## Excerpted data

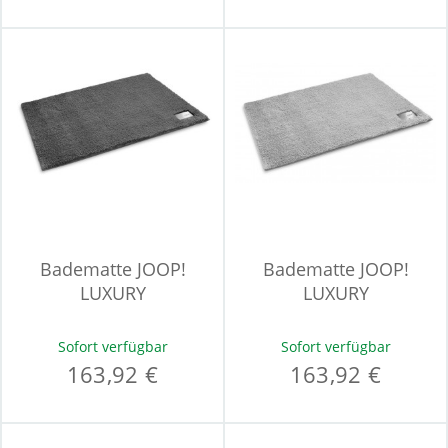
Badematte JOOP!
Badematte JOOP!
LUXURY
LUXURY
Sofort verfügbar
Sofort verfügbar
163,92 €
163,92 €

## Aim of the task
A word-for-word copy of the entries is needed, with no pictures in it.

## Response to the exercise
Badematte JOOP!
Badematte JOOP!
LUXURY
LUXURY
Sofort verfügbar
Sofort verfügbar
163,92 €
163,92 €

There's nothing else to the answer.